Getting started with OpenCV in Python: Basics of Image Processing

7 min readMar 5, 2023

Image processing is a technique used to enhance or manipulate digital images. It has become an important aspect of modern-day technology and is widely used in various applications such as medical imaging, remote sensing, robotics, and many others. Python has become a popular language for image processing due to its ease of use and powerful libraries such as OpenCV. In this article, we will discuss the basics of image processing in Python with OpenCV.

What is OpenCV?

OpenCV (Open source Computer Vision) is a library of programming functions primarily designed for real-time Computer Vision applications. OpenCV is widely recognized as one of the most comprehensive and reliable image processing libraries, offering an extensive range of functionalities for Computer Vision applications.

The OpenCV-Python library allows users to access OpenCV’s functionalities using Python programming language. It provides an easy-to-use and efficient interface for image processing, making it an ideal choice for beginners and experienced developers alike. The library is designed to handle both still images and video streams with ease, making it an incredibly versatile tool for a wide range of applications.

# Import necessary libraries
import cv2                 
import numpy as np              
from dataPath import DATA_PATH  # dataPath module for data path to the images
import matplotlib.pyplot as plt         
%matplotlib inline

Image Reading and Displaying

The first step in image processing is reading an image. OpenCV allows reading different types of images (JPG, PNG, etc.). We can load grayscale images, color images or you can also load images with Alpha channel. OpenCV use the cv2.imread() function to read an image. The cv2.imread() function takes the image file path as an argument and returns the image data as a NumPy array, because in python, the digital image is a NumPy array.

imagePath = DATA_PATH + "/images/number_zero.jpg"

# Read image in Grayscale format
img = cv2.imread(imagePath,cv2.IMREAD_GRAYSCALE)  

print("Image Dimensions = {}\n".format(img.shape))
print(img)

Python display of an image as a NumPy 2D array

We print the 2-D array to see what the image is. We can make out that the image signifies a `0`. Whenever cv2.imread() is used, the variable (img) will be a NumPy array, shows the intensity value for each pixel. The pixel values ranges from 0 (completely black) to 255 (completely white).

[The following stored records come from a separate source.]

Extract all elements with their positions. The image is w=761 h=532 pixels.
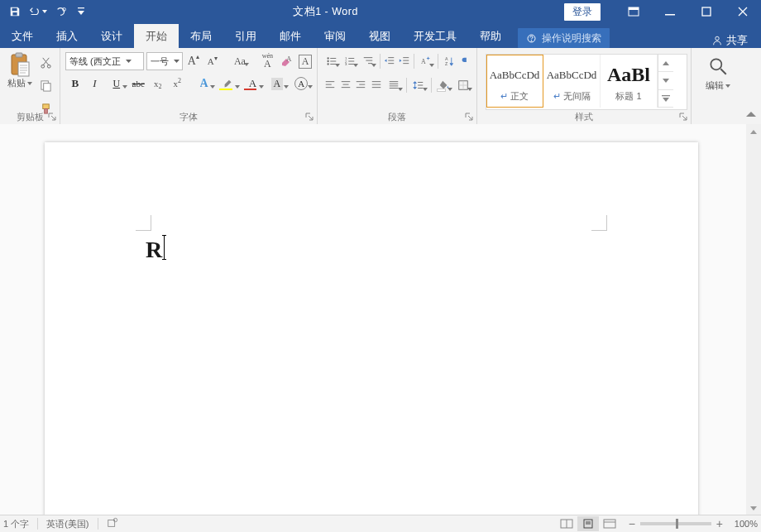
tab-references[interactable]: 引用 [223, 24, 268, 48]
svg-point-7 [531, 40, 532, 41]
view-web-layout[interactable] [599, 516, 620, 531]
scroll-up-button[interactable] [746, 124, 761, 139]
redo-button[interactable] [51, 2, 71, 22]
ribbon-mode-button[interactable] [615, 0, 652, 23]
bullets-button[interactable] [323, 52, 341, 70]
tab-review[interactable]: 审阅 [313, 24, 357, 48]
style-normal[interactable]: AaBbCcDd ↵正文 [486, 55, 543, 108]
font-size-combo[interactable]: 一号 [146, 52, 183, 70]
svg-rect-76 [584, 520, 592, 528]
style-heading-1[interactable]: AaBl 标题 1 [601, 55, 658, 108]
document-text[interactable]: R [146, 237, 162, 263]
enclose-char-button[interactable]: A [290, 74, 313, 93]
styles-expand[interactable] [658, 90, 673, 108]
align-justify-button[interactable] [369, 76, 385, 94]
tab-design[interactable]: 设计 [89, 24, 134, 48]
change-case-button[interactable]: Aa [230, 52, 251, 70]
paste-button[interactable]: 粘贴 [6, 52, 34, 118]
align-left-button[interactable] [323, 76, 338, 94]
word-count[interactable]: 1 个字 [3, 518, 29, 530]
borders-button[interactable] [453, 76, 473, 94]
font-color-button[interactable]: A [241, 74, 265, 93]
bold-button[interactable]: B [65, 74, 85, 93]
style-no-spacing[interactable]: AaBbCcDd ↵无间隔 [543, 55, 601, 108]
undo-button[interactable] [25, 2, 51, 22]
group-font-label: 字体 [60, 111, 317, 123]
shrink-font-button[interactable]: A▾ [204, 52, 221, 70]
styles-gallery: AaBbCcDd ↵正文 AaBbCcDd ↵无间隔 AaBl 标题 1 [486, 54, 687, 110]
login-button[interactable]: 登录 [564, 3, 601, 21]
group-paragraph-label: 段落 [318, 111, 476, 123]
save-icon[interactable] [5, 2, 25, 22]
sort-button[interactable]: AZ [441, 52, 459, 70]
cut-button[interactable] [36, 52, 55, 72]
language-status[interactable]: 英语(美国) [46, 518, 89, 530]
window-maximize-button[interactable] [688, 0, 725, 23]
tell-me-search[interactable]: 操作说明搜索 [518, 28, 610, 48]
tab-home[interactable]: 开始 [134, 24, 179, 48]
superscript-button[interactable]: x2 [168, 74, 188, 93]
decrease-indent-button[interactable] [383, 52, 397, 70]
char-shading-button[interactable]: A [265, 74, 289, 93]
phonetic-guide-button[interactable]: wén A [259, 52, 275, 70]
window-minimize-button[interactable] [652, 0, 688, 23]
text-effects-button[interactable]: A [192, 74, 216, 93]
align-distributed-button[interactable] [384, 76, 404, 94]
strikethrough-button[interactable]: abc [128, 74, 148, 93]
asian-layout-button[interactable]: A [417, 52, 435, 70]
view-read-mode[interactable] [556, 516, 577, 531]
svg-point-24 [327, 60, 328, 62]
highlight-button[interactable] [216, 74, 240, 93]
share-button[interactable]: 共享 [698, 33, 761, 48]
zoom-out-button[interactable]: − [629, 517, 635, 530]
character-border-button[interactable]: A [297, 52, 313, 70]
clear-formatting-button[interactable]: A [278, 52, 294, 70]
document-canvas[interactable]: R [0, 124, 761, 515]
shading-button[interactable] [434, 76, 454, 94]
styles-scroll-up[interactable] [658, 55, 673, 72]
page[interactable]: R [45, 142, 698, 515]
scroll-down-button[interactable] [746, 501, 761, 515]
view-print-layout[interactable] [577, 516, 599, 531]
tab-layout[interactable]: 布局 [179, 24, 223, 48]
align-right-button[interactable] [353, 76, 369, 94]
paragraph-launcher[interactable] [465, 113, 473, 121]
svg-point-25 [327, 63, 328, 65]
grow-font-button[interactable]: A▴ [185, 52, 202, 70]
clipboard-launcher[interactable] [48, 113, 56, 121]
multilevel-list-button[interactable] [359, 52, 377, 70]
tab-insert[interactable]: 插入 [45, 24, 89, 48]
underline-button[interactable]: U [104, 74, 128, 93]
svg-point-0 [63, 7, 66, 11]
styles-scroll-down[interactable] [658, 72, 673, 89]
collapse-ribbon-button[interactable] [746, 109, 756, 121]
tab-file[interactable]: 文件 [0, 24, 45, 48]
copy-button[interactable] [36, 75, 55, 95]
line-spacing-button[interactable] [409, 76, 428, 94]
macro-recording-icon[interactable] [107, 517, 118, 530]
find-button[interactable] [707, 55, 729, 79]
zoom-level[interactable]: 100% [728, 519, 758, 529]
window-close-button[interactable] [725, 0, 761, 23]
tab-developer[interactable]: 开发工具 [402, 24, 468, 48]
tab-view[interactable]: 视图 [357, 24, 402, 48]
font-name-combo[interactable]: 等线 (西文正 [65, 52, 144, 70]
italic-button[interactable]: I [85, 74, 105, 93]
subscript-button[interactable]: x2 [148, 74, 168, 93]
numbering-button[interactable]: 123 [341, 52, 359, 70]
zoom-in-button[interactable]: + [716, 517, 723, 530]
svg-rect-79 [604, 520, 615, 528]
qat-customize-button[interactable] [75, 2, 87, 22]
font-launcher[interactable] [305, 113, 313, 121]
editing-menu[interactable]: 编辑 [706, 79, 730, 92]
align-center-button[interactable] [338, 76, 354, 94]
tab-mailings[interactable]: 邮件 [268, 24, 313, 48]
styles-launcher[interactable] [679, 113, 687, 121]
svg-line-71 [720, 69, 726, 74]
zoom-slider[interactable] [640, 522, 711, 525]
show-marks-button[interactable] [459, 52, 473, 70]
increase-indent-button[interactable] [397, 52, 411, 70]
tab-help[interactable]: 帮助 [468, 24, 513, 48]
window-title: 文档1 - Word [87, 5, 564, 19]
vertical-scrollbar[interactable] [746, 124, 761, 515]
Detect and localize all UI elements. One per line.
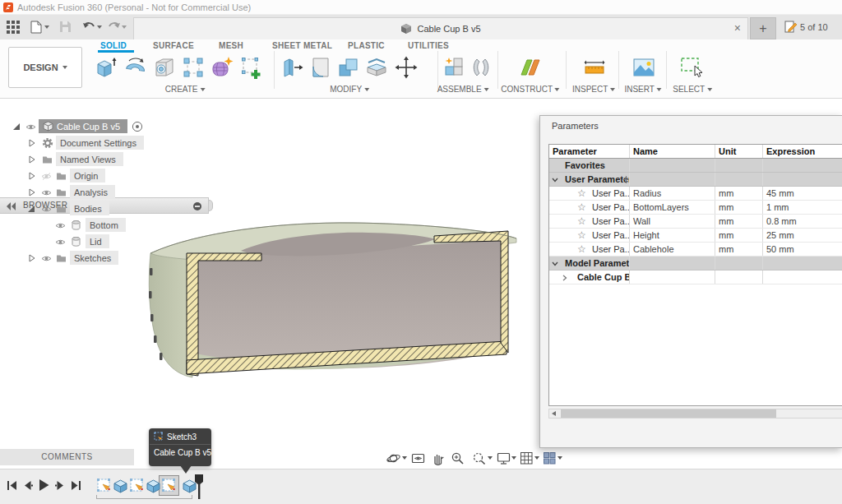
redo-caret-icon[interactable]	[122, 25, 127, 29]
fillet-icon[interactable]	[307, 53, 335, 82]
document-tab[interactable]: Cable Cup B v5 ×	[133, 17, 748, 39]
browser-item-sketches[interactable]: Sketches	[0, 251, 209, 266]
browser-item-origin[interactable]: Origin	[0, 169, 209, 183]
move-icon[interactable]	[392, 53, 420, 82]
file-menu-caret-icon[interactable]	[44, 25, 49, 29]
workspace-selector[interactable]: DESIGN	[8, 47, 82, 88]
group-select[interactable]: SELECT	[673, 85, 712, 94]
insert-image-icon[interactable]	[630, 53, 658, 82]
param-expression[interactable]: 0.8 mm	[763, 215, 842, 228]
horizontal-scrollbar[interactable]	[548, 409, 842, 418]
create-form-icon[interactable]	[208, 53, 236, 82]
param-row[interactable]: ☆User Pa... Wall mm 0.8 mm	[549, 215, 842, 229]
timeline-feature-extrude[interactable]	[146, 478, 161, 493]
param-expression[interactable]: 25 mm	[763, 229, 842, 242]
display-caret-icon[interactable]	[511, 456, 516, 460]
grid-icon[interactable]	[520, 451, 534, 465]
tab-plastic[interactable]: PLASTIC	[348, 41, 385, 50]
group-assemble[interactable]: ASSEMBLE	[437, 85, 489, 94]
param-expression[interactable]: 1 mm	[763, 201, 842, 214]
hole-icon[interactable]	[150, 53, 178, 82]
pan-icon[interactable]	[431, 451, 445, 465]
eye-off-icon[interactable]	[41, 173, 52, 180]
tab-surface[interactable]: SURFACE	[153, 41, 194, 50]
scrollbar-thumb[interactable]	[561, 409, 776, 418]
scroll-left-arrow-icon[interactable]	[552, 411, 556, 416]
viewports-icon[interactable]	[543, 451, 557, 465]
zoom-icon[interactable]	[451, 451, 465, 465]
fit-icon[interactable]	[472, 451, 486, 465]
browser-item-analysis[interactable]: Analysis	[0, 185, 209, 200]
favorite-star-icon[interactable]: ☆	[577, 229, 586, 242]
joint-icon[interactable]	[467, 53, 495, 82]
param-row[interactable]: ☆User Pa... Radius mm 45 mm	[549, 187, 842, 201]
chevron-right-icon[interactable]	[562, 275, 567, 281]
chevron-down-icon[interactable]	[552, 261, 558, 266]
collapsed-arrow-icon[interactable]	[29, 254, 35, 262]
shell-icon[interactable]	[363, 53, 391, 82]
timeline-go-start-icon[interactable]	[7, 480, 17, 491]
comments-bar[interactable]: COMMENTS	[0, 449, 134, 465]
browser-item-bottom[interactable]: Bottom	[0, 218, 209, 233]
timeline-feature-sketch[interactable]	[129, 478, 145, 493]
tab-mesh[interactable]: MESH	[219, 41, 243, 50]
add-user-parameter-cursor-icon[interactable]	[622, 176, 630, 183]
browser-item-lid[interactable]: Lid	[0, 234, 209, 249]
measure-icon[interactable]	[581, 53, 608, 82]
eye-icon[interactable]	[25, 123, 36, 131]
group-construct[interactable]: CONSTRUCT	[501, 85, 559, 94]
chevron-down-icon[interactable]	[552, 178, 558, 183]
eye-icon[interactable]	[41, 206, 52, 213]
tab-utilities[interactable]: UTILITIES	[408, 41, 449, 50]
param-name[interactable]: BottomLayers	[630, 201, 715, 214]
close-tab-icon[interactable]: ×	[734, 21, 741, 35]
display-settings-icon[interactable]	[497, 451, 511, 465]
tab-sheet-metal[interactable]: SHEET METAL	[272, 41, 332, 50]
undo-icon[interactable]	[82, 21, 95, 32]
group-create[interactable]: CREATE	[165, 85, 206, 94]
look-at-icon[interactable]	[411, 451, 425, 465]
version-badge[interactable]: 5 of 10	[784, 21, 828, 33]
orbit-caret-icon[interactable]	[402, 456, 407, 460]
browser-item-document-settings[interactable]: Document Settings	[0, 136, 209, 150]
collapsed-arrow-icon[interactable]	[29, 188, 35, 197]
favorite-star-icon[interactable]: ☆	[577, 215, 586, 228]
timeline-go-end-icon[interactable]	[71, 480, 81, 491]
press-pull-icon[interactable]	[279, 53, 307, 82]
section-favorites[interactable]: Favorites	[549, 159, 842, 173]
panel-resize-pip[interactable]	[209, 200, 213, 211]
timeline-step-forward-icon[interactable]	[55, 480, 66, 491]
expanded-arrow-icon[interactable]	[27, 205, 35, 213]
section-user-parameters[interactable]: User Parameters	[549, 173, 842, 187]
param-row[interactable]: ☆User Pa... BottomLayers mm 1 mm	[549, 201, 842, 215]
section-model-parameters[interactable]: Model Parameters	[549, 257, 842, 270]
favorite-star-icon[interactable]: ☆	[577, 243, 586, 256]
fit-caret-icon[interactable]	[488, 456, 493, 460]
param-name[interactable]: Radius	[630, 187, 715, 200]
param-name[interactable]: Wall	[630, 215, 715, 228]
save-icon[interactable]	[59, 21, 72, 33]
revolve-icon[interactable]	[122, 53, 150, 82]
eye-icon[interactable]	[41, 255, 52, 262]
param-name[interactable]: Height	[630, 229, 715, 242]
eye-icon[interactable]	[55, 222, 66, 229]
activate-component-radio-icon[interactable]	[132, 121, 143, 132]
combine-icon[interactable]	[335, 53, 363, 82]
model-group-row[interactable]: Cable Cup B...	[549, 270, 842, 284]
favorite-star-icon[interactable]: ☆	[577, 187, 586, 200]
collapsed-arrow-icon[interactable]	[29, 172, 35, 180]
extrude-icon[interactable]	[92, 53, 120, 82]
param-expression[interactable]: 50 mm	[763, 243, 842, 256]
collapsed-arrow-icon[interactable]	[29, 139, 35, 147]
select-icon[interactable]	[678, 53, 706, 82]
collapsed-arrow-icon[interactable]	[29, 155, 35, 164]
eye-icon[interactable]	[55, 238, 66, 246]
timeline-feature-sketch[interactable]	[96, 478, 112, 493]
eye-icon[interactable]	[41, 189, 52, 197]
expanded-arrow-icon[interactable]	[12, 123, 21, 131]
timeline-step-back-icon[interactable]	[22, 480, 33, 491]
viewports-caret-icon[interactable]	[557, 456, 562, 460]
timeline-play-icon[interactable]	[38, 479, 50, 492]
timeline-feature-sketch-selected[interactable]	[161, 478, 177, 493]
group-insert[interactable]: INSERT	[624, 85, 661, 94]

We can display the image using the imshow() function. The cv2.imshow() function takes the window name and the image data as arguments.

cv2.imshow('Image', img)
cv2.waitKey(0)
cv2.destroyAllWindows()

However, I want to display the image in a Jupyter Notebook, to this end, I will go with the matplotlib approach. Both approaches produce the same output.

plt.imshow(testImage)  # matplotlib function

number_zero.jpg

Besides this, it is important to go through the color images, because it opens a new dimension of handling channels. Color images has 3 dimensions, where 3rd dimension indicates the number of channel an image has. For a JPEG image, its a simple Red Green Blue (RGB) image constitutes 3 channels, however, a PNG image has additional “alpha” channel in addition to RGB.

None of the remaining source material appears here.